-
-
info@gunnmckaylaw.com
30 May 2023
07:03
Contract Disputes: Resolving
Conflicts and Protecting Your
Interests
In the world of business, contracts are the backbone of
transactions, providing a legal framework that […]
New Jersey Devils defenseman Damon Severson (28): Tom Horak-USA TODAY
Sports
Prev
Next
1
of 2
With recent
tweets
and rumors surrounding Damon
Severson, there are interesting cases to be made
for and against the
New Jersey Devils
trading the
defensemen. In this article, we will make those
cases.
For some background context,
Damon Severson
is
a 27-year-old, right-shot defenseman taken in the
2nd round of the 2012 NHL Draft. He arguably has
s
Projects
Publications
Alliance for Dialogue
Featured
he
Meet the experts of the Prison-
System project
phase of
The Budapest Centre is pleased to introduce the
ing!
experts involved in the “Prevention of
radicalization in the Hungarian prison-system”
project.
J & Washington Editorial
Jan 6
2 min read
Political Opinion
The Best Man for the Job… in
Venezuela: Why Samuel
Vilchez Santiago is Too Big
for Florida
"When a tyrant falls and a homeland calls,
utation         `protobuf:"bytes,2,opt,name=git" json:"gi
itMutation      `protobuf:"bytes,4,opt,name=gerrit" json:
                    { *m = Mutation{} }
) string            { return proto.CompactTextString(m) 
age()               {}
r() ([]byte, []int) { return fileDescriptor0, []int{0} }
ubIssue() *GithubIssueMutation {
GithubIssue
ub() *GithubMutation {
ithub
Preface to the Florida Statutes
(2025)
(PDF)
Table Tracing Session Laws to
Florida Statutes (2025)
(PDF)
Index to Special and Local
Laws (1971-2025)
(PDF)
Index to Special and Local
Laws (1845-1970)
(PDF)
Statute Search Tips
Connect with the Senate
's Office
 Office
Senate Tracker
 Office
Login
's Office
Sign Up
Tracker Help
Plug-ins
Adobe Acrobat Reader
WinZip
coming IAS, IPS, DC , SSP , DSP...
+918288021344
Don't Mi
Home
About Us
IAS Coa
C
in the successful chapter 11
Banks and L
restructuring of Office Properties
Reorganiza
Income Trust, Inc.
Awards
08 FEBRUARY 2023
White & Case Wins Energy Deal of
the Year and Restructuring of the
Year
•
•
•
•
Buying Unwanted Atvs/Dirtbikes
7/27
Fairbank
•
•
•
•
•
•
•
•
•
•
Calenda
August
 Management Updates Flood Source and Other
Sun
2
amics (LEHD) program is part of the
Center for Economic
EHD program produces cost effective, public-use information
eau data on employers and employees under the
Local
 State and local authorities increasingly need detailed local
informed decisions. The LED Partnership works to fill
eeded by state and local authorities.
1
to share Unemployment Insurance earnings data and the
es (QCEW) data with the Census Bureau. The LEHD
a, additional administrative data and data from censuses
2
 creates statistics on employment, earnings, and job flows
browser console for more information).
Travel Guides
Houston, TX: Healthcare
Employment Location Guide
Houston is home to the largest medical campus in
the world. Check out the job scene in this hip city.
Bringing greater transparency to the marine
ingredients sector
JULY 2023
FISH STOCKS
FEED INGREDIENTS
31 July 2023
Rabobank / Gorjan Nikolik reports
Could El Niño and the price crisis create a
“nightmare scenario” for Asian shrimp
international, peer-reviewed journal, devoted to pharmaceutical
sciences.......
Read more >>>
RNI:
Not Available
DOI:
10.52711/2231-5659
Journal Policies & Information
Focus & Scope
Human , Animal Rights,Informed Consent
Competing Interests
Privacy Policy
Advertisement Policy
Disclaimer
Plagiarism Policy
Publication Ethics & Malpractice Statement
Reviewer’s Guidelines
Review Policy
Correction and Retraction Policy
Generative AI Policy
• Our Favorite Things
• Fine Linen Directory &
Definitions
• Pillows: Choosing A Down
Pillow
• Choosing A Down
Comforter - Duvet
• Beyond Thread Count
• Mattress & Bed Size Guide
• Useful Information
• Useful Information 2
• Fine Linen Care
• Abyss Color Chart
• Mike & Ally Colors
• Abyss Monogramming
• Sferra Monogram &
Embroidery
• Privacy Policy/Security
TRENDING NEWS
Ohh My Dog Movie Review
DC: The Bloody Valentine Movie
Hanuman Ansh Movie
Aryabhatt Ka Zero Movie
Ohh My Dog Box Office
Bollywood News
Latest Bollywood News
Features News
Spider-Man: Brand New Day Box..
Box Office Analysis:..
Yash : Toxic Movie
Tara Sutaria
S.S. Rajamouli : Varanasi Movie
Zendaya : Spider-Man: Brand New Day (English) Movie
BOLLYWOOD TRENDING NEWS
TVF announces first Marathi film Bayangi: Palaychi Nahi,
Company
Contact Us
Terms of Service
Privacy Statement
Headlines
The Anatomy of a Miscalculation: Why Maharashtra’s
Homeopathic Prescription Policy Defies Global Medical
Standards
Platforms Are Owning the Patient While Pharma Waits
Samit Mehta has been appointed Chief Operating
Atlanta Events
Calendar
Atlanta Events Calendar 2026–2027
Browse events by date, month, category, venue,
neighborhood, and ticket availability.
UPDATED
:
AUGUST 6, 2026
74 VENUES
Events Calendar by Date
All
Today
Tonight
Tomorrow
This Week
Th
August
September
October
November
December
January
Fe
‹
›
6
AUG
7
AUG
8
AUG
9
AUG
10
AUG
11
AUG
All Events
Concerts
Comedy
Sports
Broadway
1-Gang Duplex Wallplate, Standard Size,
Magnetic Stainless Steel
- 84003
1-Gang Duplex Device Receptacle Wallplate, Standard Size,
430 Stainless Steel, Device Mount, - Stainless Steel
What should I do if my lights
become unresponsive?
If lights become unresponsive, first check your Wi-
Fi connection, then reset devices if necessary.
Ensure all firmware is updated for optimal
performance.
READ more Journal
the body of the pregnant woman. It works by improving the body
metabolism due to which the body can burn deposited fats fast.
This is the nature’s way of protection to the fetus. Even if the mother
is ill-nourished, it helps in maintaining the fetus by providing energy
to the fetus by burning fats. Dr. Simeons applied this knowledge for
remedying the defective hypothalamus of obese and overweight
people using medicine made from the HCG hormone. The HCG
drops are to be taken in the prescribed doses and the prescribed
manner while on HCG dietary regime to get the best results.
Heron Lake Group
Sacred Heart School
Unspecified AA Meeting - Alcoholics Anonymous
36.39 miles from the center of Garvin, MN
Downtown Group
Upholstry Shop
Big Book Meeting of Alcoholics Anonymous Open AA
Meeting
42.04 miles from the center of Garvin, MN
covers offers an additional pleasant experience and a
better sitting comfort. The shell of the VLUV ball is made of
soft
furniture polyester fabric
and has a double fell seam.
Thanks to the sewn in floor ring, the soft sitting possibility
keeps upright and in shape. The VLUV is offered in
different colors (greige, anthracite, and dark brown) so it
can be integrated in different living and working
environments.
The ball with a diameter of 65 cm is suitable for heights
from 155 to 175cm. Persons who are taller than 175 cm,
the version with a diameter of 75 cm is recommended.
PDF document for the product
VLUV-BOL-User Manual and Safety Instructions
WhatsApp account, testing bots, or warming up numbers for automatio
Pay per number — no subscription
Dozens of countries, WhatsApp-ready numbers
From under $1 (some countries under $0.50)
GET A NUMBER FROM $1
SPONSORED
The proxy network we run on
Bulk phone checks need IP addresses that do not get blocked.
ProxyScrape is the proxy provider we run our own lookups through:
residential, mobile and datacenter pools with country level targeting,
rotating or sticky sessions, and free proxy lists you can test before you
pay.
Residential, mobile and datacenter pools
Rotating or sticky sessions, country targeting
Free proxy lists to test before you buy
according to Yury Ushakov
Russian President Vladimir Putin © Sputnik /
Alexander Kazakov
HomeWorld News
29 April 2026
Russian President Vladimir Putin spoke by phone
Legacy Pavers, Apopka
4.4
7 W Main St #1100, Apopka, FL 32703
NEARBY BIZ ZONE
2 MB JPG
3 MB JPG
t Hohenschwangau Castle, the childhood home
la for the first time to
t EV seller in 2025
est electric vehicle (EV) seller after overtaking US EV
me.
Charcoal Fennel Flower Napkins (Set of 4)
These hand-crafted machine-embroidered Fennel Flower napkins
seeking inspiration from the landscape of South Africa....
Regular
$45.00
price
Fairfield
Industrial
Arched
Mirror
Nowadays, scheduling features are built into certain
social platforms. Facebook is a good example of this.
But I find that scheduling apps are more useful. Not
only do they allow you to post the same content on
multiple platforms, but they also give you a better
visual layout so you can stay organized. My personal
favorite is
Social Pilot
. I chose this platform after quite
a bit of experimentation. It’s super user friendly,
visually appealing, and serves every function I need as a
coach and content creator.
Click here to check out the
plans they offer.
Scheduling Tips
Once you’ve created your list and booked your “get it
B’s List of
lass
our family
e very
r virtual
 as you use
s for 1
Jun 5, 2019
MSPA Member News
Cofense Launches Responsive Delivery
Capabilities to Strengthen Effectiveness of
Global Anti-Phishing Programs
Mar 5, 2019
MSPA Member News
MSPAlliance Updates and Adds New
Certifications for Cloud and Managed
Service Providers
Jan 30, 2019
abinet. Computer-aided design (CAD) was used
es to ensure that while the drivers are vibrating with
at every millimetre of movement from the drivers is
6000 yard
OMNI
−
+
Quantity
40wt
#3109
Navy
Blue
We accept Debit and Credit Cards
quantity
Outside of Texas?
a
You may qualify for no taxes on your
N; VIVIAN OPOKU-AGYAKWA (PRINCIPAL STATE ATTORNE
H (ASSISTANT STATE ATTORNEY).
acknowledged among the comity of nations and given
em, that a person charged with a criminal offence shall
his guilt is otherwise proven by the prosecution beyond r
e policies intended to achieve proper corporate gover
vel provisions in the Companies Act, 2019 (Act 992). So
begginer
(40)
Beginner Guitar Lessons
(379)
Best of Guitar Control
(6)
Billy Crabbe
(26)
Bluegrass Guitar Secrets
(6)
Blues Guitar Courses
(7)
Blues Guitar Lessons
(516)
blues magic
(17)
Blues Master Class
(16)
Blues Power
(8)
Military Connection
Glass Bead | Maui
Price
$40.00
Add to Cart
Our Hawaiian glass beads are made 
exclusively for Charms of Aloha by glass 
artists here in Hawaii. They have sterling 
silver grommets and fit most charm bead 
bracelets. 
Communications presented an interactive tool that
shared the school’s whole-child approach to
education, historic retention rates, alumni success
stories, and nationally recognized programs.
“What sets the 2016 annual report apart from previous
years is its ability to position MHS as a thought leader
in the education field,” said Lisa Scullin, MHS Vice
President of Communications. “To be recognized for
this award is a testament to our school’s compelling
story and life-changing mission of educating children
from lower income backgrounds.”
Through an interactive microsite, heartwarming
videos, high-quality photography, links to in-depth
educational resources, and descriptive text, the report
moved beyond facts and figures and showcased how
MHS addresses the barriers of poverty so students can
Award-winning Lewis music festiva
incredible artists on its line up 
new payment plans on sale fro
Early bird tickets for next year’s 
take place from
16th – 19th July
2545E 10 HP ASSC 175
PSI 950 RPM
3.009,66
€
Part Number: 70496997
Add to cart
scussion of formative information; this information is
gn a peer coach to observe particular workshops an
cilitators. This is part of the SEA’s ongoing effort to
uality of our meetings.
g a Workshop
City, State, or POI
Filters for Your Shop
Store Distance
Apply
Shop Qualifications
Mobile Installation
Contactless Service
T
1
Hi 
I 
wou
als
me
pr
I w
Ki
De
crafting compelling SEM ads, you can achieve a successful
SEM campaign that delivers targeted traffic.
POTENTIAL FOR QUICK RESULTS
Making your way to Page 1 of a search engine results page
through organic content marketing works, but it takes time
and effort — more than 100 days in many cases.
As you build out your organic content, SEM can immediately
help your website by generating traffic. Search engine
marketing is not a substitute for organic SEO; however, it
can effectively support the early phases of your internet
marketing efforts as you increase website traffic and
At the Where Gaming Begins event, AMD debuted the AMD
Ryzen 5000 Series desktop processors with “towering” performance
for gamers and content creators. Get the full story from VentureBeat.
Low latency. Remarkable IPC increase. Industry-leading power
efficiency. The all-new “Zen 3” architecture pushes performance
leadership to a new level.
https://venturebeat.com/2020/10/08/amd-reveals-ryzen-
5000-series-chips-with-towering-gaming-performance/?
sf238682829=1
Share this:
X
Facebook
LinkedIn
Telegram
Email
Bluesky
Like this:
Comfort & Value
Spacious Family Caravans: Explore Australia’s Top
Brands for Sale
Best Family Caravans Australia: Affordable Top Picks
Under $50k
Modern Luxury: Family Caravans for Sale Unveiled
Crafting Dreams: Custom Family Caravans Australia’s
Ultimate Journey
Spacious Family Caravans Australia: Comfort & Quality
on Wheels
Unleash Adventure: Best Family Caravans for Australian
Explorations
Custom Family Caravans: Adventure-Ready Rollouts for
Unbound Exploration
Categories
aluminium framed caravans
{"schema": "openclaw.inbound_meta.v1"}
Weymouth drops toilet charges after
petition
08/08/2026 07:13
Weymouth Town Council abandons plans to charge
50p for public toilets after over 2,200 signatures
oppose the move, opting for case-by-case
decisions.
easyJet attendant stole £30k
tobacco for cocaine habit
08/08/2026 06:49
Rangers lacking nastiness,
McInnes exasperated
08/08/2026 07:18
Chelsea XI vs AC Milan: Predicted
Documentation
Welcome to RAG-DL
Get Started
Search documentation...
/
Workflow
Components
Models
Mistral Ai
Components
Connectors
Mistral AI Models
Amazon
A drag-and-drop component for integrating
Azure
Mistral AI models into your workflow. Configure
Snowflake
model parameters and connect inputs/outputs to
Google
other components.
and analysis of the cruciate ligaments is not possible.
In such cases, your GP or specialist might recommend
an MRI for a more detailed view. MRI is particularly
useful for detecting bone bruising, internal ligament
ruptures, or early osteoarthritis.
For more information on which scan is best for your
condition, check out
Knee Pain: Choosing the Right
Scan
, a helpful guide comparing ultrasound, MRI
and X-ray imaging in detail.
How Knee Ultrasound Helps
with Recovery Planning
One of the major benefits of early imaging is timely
•••
Prompt →
Above are the entries. Copy exactly the part that opens with the line containing "from lower income" and closes with the line containing "help your website", and no more.

Expected answer →
from lower income backgrounds.”
Through an interactive microsite, heartwarming
videos, high-quality photography, links to in-depth
educational resources, and descriptive text, the report
moved beyond facts and figures and showcased how
MHS addresses the barriers of poverty so students can
Award-winning Lewis music festiva
incredible artists on its line up 
new payment plans on sale fro
Early bird tickets for next year’s 
take place from
16th – 19th July
2545E 10 HP ASSC 175
PSI 950 RPM
3.009,66
€
Part Number: 70496997
Add to cart
scussion of formative information; this information is
gn a peer coach to observe particular workshops an
cilitators. This is part of the SEA’s ongoing effort to
uality of our meetings.
g a Workshop
City, State, or POI
Filters for Your Shop
Store Distance
Apply
Shop Qualifications
Mobile Installation
Contactless Service
T
1
Hi 
I 
wou
als
me
pr
I w
Ki
De
crafting compelling SEM ads, you can achieve a successful
SEM campaign that delivers targeted traffic.
POTENTIAL FOR QUICK RESULTS
Making your way to Page 1 of a search engine results page
through organic content marketing works, but it takes time
and effort — more than 100 days in many cases.
As you build out your organic content, SEM can immediately
help your website by generating traffic. Search engine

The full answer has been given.